The Inner Development Goals emerge from a peculiarly Nordic scandal: Tomas Björkman, who edited Lene Rachel Andersen’s book The Nordic Secret, has spent years traveling the world promoting her work as if it were his own, leveraging her scholarship on Bildung—that rich German tradition of holistic cultural and moral formation—to launch what she now calls an unethical appropriation of the UN’s Sustainable Development Goals.
Here’s where Goodhart’s Law arrives like an unwelcome dinner guest: when you transform the unmeasurable attunement of inner being into 23 discrete, trackable “goals,” you don’t get enlightenment—you get a performance review. Andersen’s withering diagnosis cuts to the bone: “As soon as you start categorizing people—talking about levels, goals, personality types, and colours—it becomes something entirely different.”

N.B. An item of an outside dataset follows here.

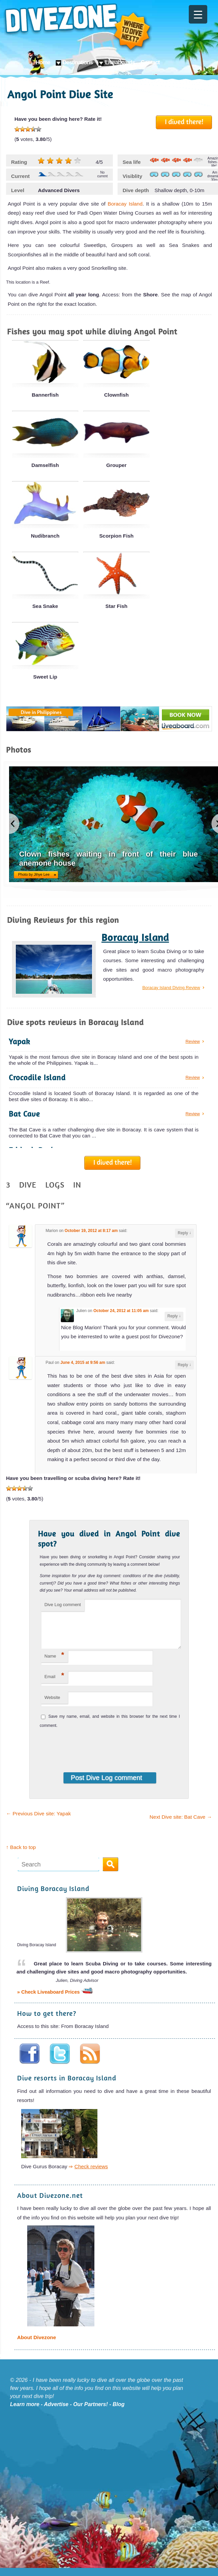 The height and width of the screenshot is (2576, 218). What do you see at coordinates (192, 1041) in the screenshot?
I see `Review` at bounding box center [192, 1041].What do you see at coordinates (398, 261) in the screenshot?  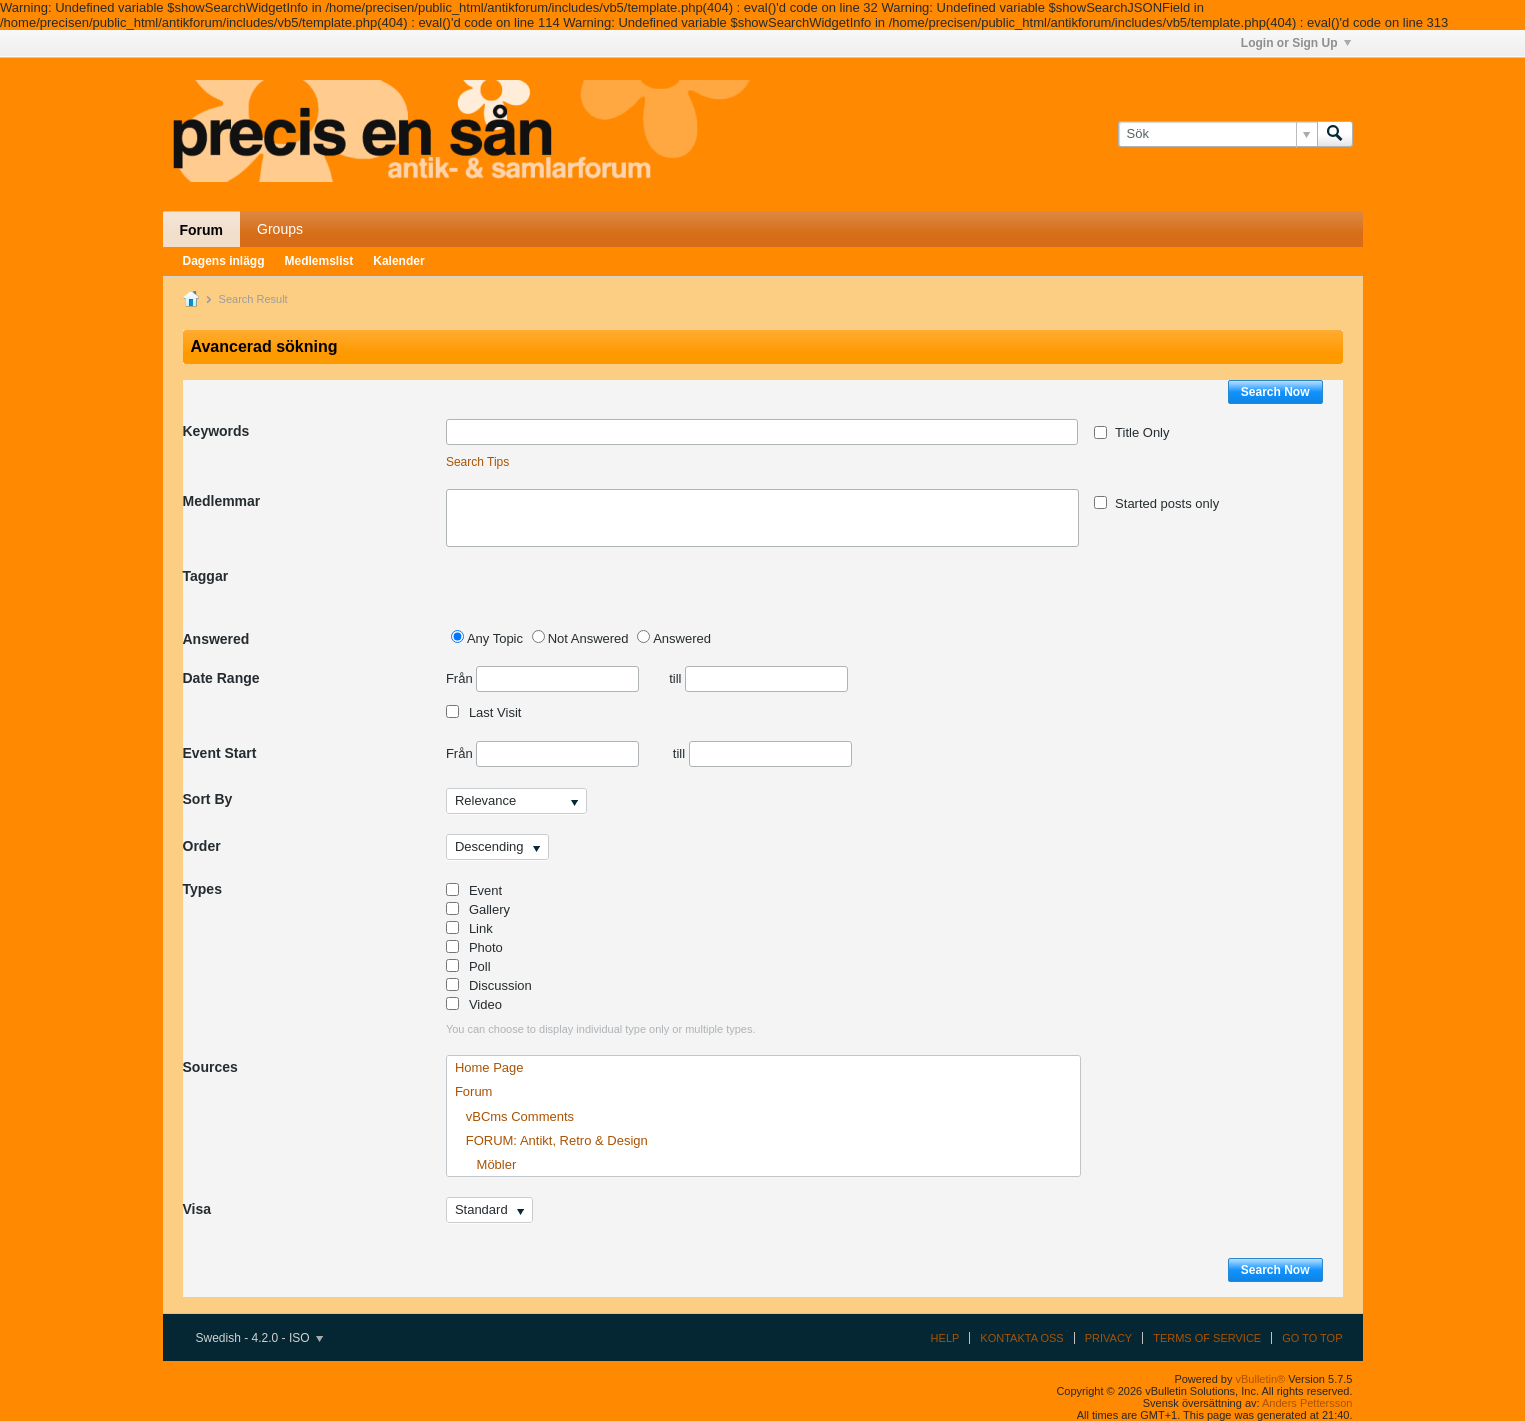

What the IDG founders have done is take a centuries-old tradition premised on not predefining developmental outcomes and stuffed it into a framework that demands you gamify your way to “Presence” and “Inner Compass” like they’re achievements in a spiritual video game. The contradiction isn’t just philosophical—it’s obscene.
The real scandal, as Andersen, Nora Bateson, and Dave Snowden have argued, is this attempt at “trying to cram people into a predefined mould”—a technocratic violence dressed up in the soothing language of self-actualization.
You cannot goal your way into authenticity any more than you can schedule spontaneity at 3 PM on Thursdays. The medieval philosophers understood *adequatio* as the soul’s harmonious correspondence with reality—a state of being, not a checklist. But in the IDG universe, where former banker Björkman has built an empire of 700 local hubs across 80 countries, “Integrity and Authenticity” becomes item 1.2 on your personal development KPI dashboard. The framework’s five dimensions—Being, Thinking, Relating, Collaborating, Acting—read like someone fed a McKinsey consultant a stack of Buddhist texts and asked them to deliverable-ize enlightenment. As Andersen puts it with devastating clarity: “When you work with inner development, you cannot predefine the outcome. You can only define the input.”
Is everything real and sacred just to be milked dry? Or might it make more sense to stop banging our heads against the wall with the same grift tactics that got us into this mess. And if we don’t have been checking and balancing of each other, it becomes all too easy for people to become narcissistic, believing that they are actually helping, instead of vampirizing. All the self-importance of COP-30, all the state and corporate backroom deals — doesn’t it ever get boring?
The IDGs violate this fundamental principle with the confidence of people who have never met a human complexity they couldn’t reduce to a competency matrix.
The perhaps most galling aspect is how this entire apparatus—wrapped in non-profit rhetoric but managed through Björkman’s private company and foundation Impactloop — has successfully piggybacked on the UN’s SDGs to create what Andersen calls a deeply unethical illusion of institutional legitimacy. The IDG Summit attracts thousands; IKEA incorporates the framework into leadership training; the Catholic Church expresses interest; consultants get certified. Meanwhile, the scholar whose decades of work on Bildung was appropriated without permission explicitly states she “would have said No” to this commercialization. What we have, then, is not inner development but its simulation—a gorgeous, well-funded, globally-networked simulacrum that promises transformation while systematically forestalling it. It’s the emperor’s new robes repackaged as a toolkit for planetary salvation, and the real tragedy is how many sincere people, desperate for meaning in late capitalism’s twilight, will mistake its 23-point assessment for the thing itself.